2019-05-31 07:43:36

by Petr Mladek

[permalink] [raw]
Subject: [PATCH 0/3] livepatch: Clean up of reliable stacktrace warnings

I believe that all the changes make sense. I would like to get them
merged if nobody see a fundamental problem.

Changes against v2:

+ Put back the patch removing WARN_ONCE in the weak
save_stack_trace_tsk_reliable(). It is related.
+ Simplified patch removing the duplicate warning from klp_check_stack()
+ Update commit message for 3rd patch [Josh]

Petr Mladek (3):
stacktrace: Remove superfluous WARN_ONCE() from
save_stack_trace_tsk_reliable()
livepatch: Remove duplicate warning about missing reliable stacktrace
support
livepatch: Use static buffer for debugging messages under rq lock

kernel/livepatch/transition.c | 4 +---
kernel/stacktrace.c | 1 -
2 files changed, 1 insertion(+), 4 deletions(-)

--
2.16.4


2019-05-31 07:43:41

by Petr Mladek

[permalink] [raw]
Subject: [PATCH 2/3] livepatch: Remove duplicate warning about missing reliable stacktrace support

WARN_ON_ONCE() could not be called safely under rq lock because
of console deadlock issues.

It can be simply removed.

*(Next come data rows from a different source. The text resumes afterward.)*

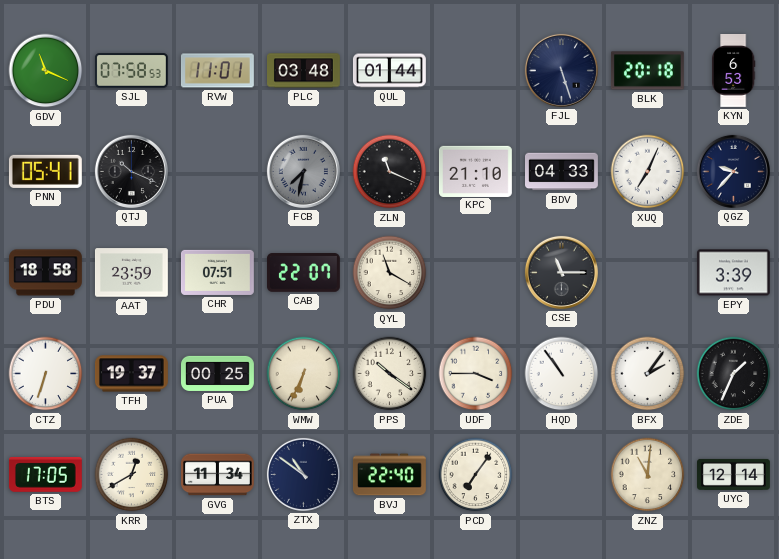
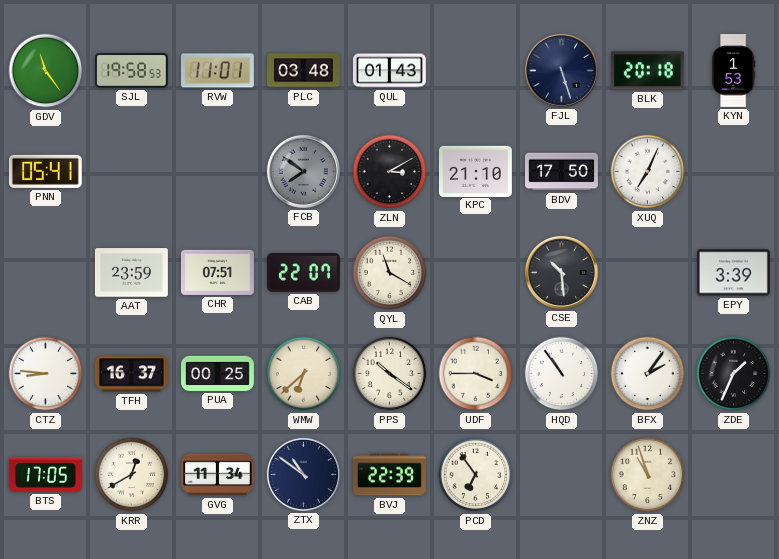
GDV: 11:19 -> 11:24
SJL: 07:58 -> 19:58
QUL: 01:44 -> 01:43
KYN: 6:53 -> 1:53
QTJ: 10:19 -> none
FCB: 7:32 -> 7:51
ZLN: 11:19 -> 3:10
BDV: 04:33 -> 17:50
QGZ: 9:37 -> none
PDU: 18:58 -> none
CSE: 11:15 -> 10:29
CTZ: 6:33 -> 8:46
TFH: 19:37 -> 16:37
WMW: 6:34 -> 6:38
BVJ: 22:40 -> 22:39
PCD: 7:06 -> 6:54
ZNZ: 11:01 -> 10:57
UYC: 12:14 -> none
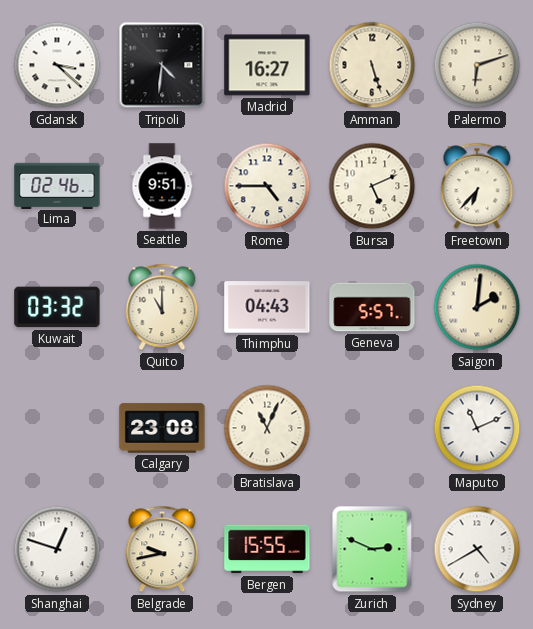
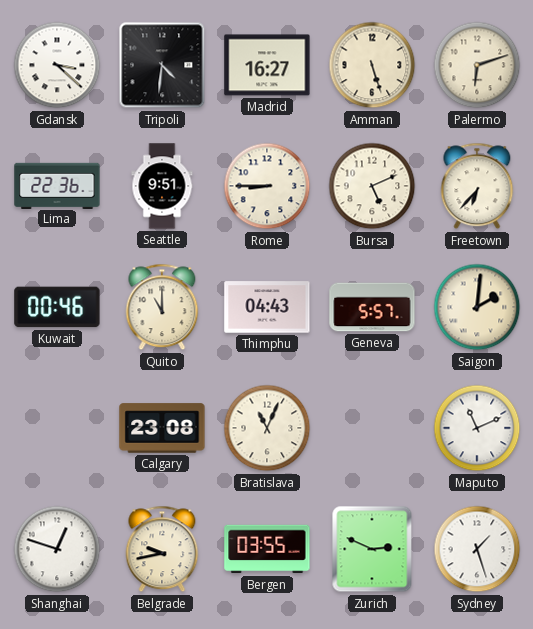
Lima: 02:46 -> 22:36
Rome: 4:45 -> 8:45
Kuwait: 03:32 -> 00:46
Bergen: 15:55 -> 03:55
Sydney: 4:40 -> 1:27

A better descriptive message is written
in klp_enable_patch() when klp_have_reliable_stack() fails.
The remaining debug message is good enough.

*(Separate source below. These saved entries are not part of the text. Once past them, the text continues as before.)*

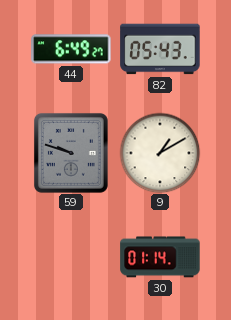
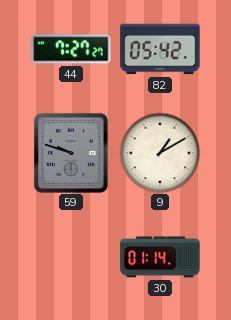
44: 6:49 -> 7:27
82: 05:43 -> 05:42
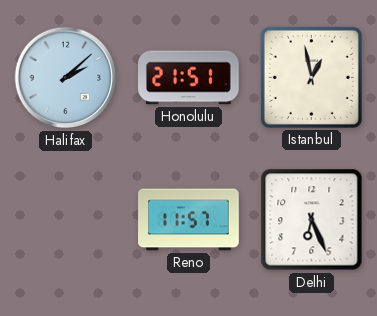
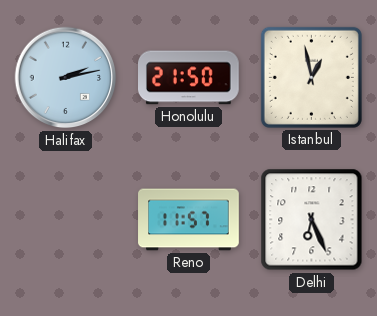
Halifax: 2:08 -> 2:13
Honolulu: 21:51 -> 21:50
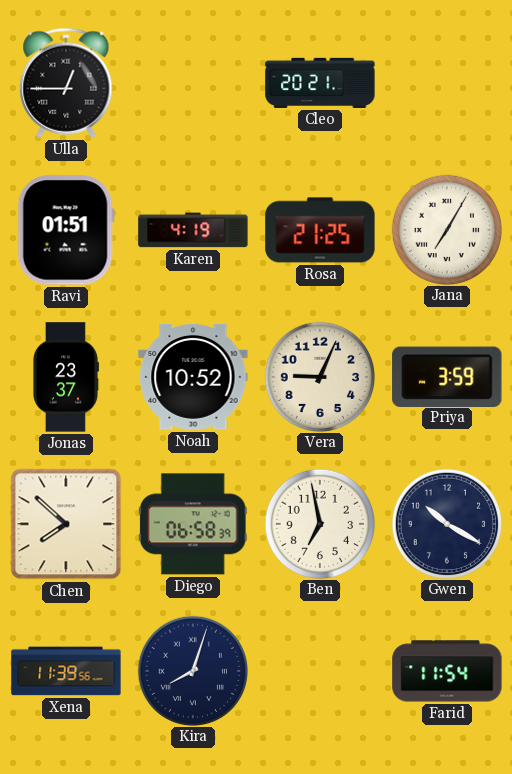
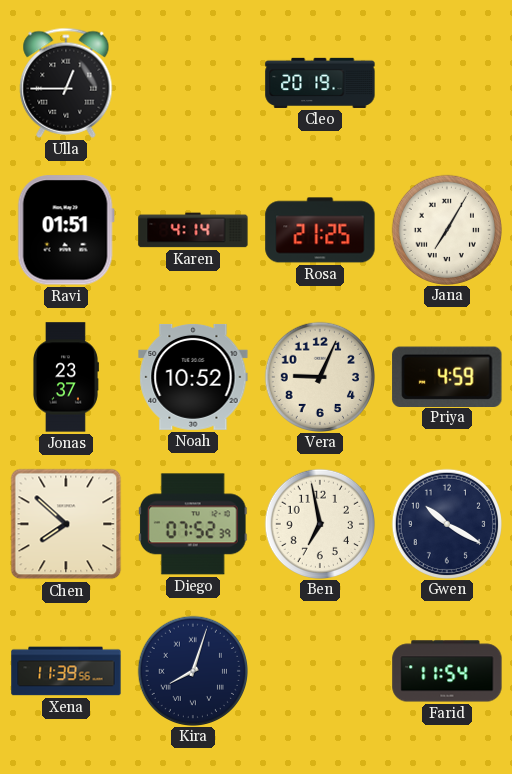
Cleo: 20:21 -> 20:19
Karen: 4:19 -> 4:14
Priya: 3:59 -> 4:59
Diego: 06:58 -> 07:52
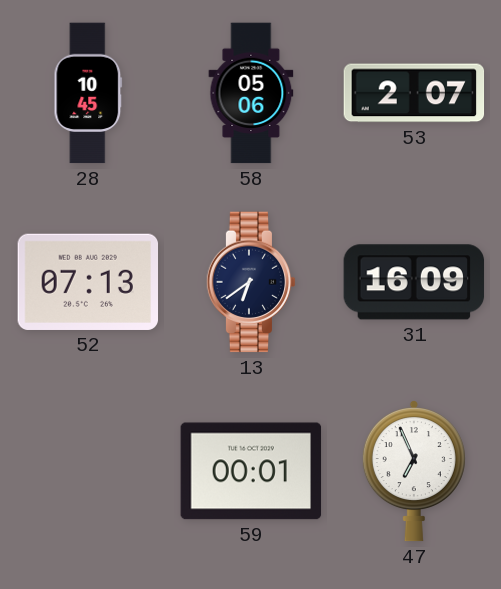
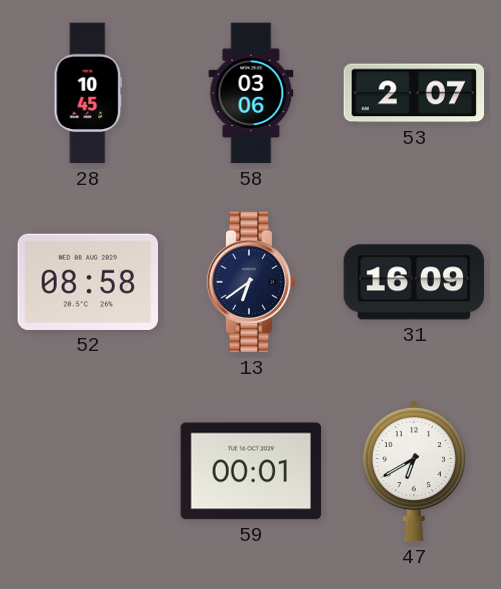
58: 05:06 -> 03:06
52: 07:13 -> 08:58
47: 6:56 -> 6:40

Signed-off-by: Petr Mladek <[email protected]>
---
kernel/livepatch/transition.c | 1 -
1 file changed, 1 deletion(-)

diff --git a/kernel/livepatch/transition.c b/kernel/livepatch/transition.c
index abb2a4a2cbb2..1bf362df76e1 100644
--- a/kernel/livepatch/transition.c
+++ b/kernel/livepatch/transition.c
@@ -247,7 +247,6 @@ static int klp_check_stack(struct task_struct *task, char *err_buf)
int ret, nr_entries;

ret = stack_trace_save_tsk_reliable(task, entries, ARRAY_SIZE(entries));
- WARN_ON_ONCE(ret == -ENOSYS);
if (ret < 0) {
snprintf(err_buf, STACK_ERR_BUF_SIZE,
"%s: %s:%d has an unreliable stack\n",
--
2.16.4

2019-05-31 07:44:43

by Petr Mladek

[permalink] [raw]
Subject: [PATCH 1/3] stacktrace: Remove superfluous WARN_ONCE() from save_stack_trace_tsk_reliable()

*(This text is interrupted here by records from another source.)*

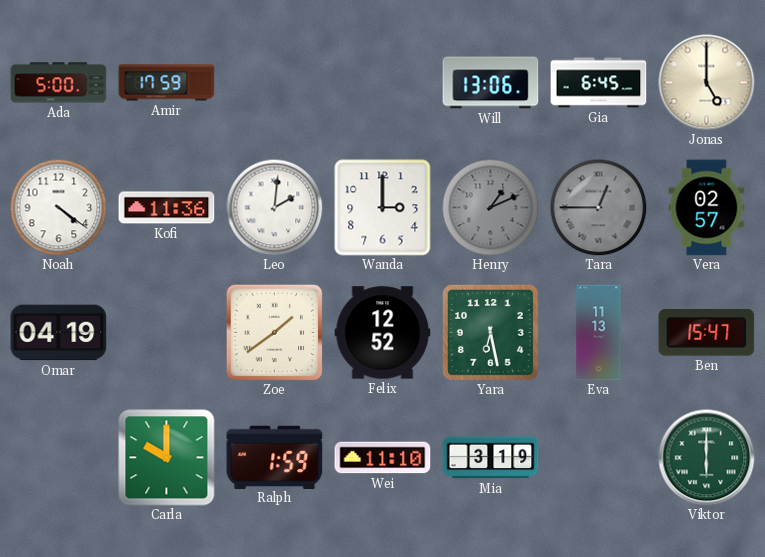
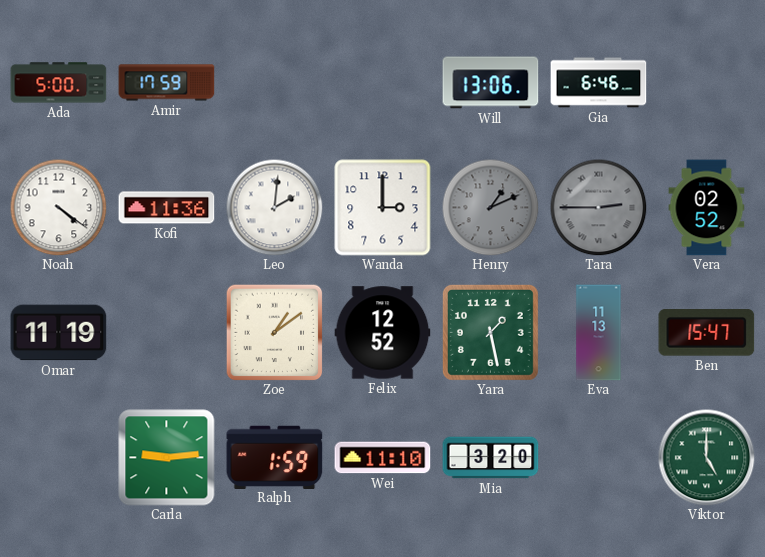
Gia: 6:45 -> 6:46
Jonas: 5:00 -> none
Tara: 12:45 -> 2:45
Vera: 02:57 -> 02:52
Omar: 04:19 -> 11:19
Zoe: 1:39 -> 1:09
Yara: 6:28 -> 1:28
Carla: 10:00 -> 9:14
Mia: 3:19 -> 3:20
Viktor: 6:00 -> 5:00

WARN_ONCE() in the generic save_stack_trace_tsk_reliable() is superfluous.

The information is passed also via the return value. The only current
user klp_check_stack() writes its own warning when the reliable stack
traces are not supported. Other eventual users might want its own error
handling as well.

Signed-off-by: Petr Mladek <[email protected]>
Acked-by: Miroslav Benes <[email protected]>
Reviewed-by: Kamalesh Babulal <[email protected]>
---
kernel/stacktrace.c | 1 -
1 file changed, 1 deletion(-)

diff --git a/kernel/stacktrace.c b/kernel/stacktrace.c
index 5667f1da3ede..8d088408928d 100644
--- a/kernel/stacktrace.c
+++ b/kernel/stacktrace.c
@@ -259,7 +259,6 @@ __weak int
save_stack_trace_tsk_reliable(struct task_struct *tsk,
struct stack_trace *trace)
{
- WARN_ONCE(1, KERN_INFO "save_stack_tsk_reliable() not implemented yet.\n");
return -ENOSYS;
}

--
2.16.4

2019-05-31 07:44:46

by Petr Mladek

[permalink] [raw]
Subject: [PATCH 3/3] livepatch: Use static buffer for debugging messages under rq lock

The err_buf array uses 128 bytes of stack space. Move it off the stack
by making it static. It's safe to use a shared buffer because
klp_try_switch_task() is called under klp_mutex.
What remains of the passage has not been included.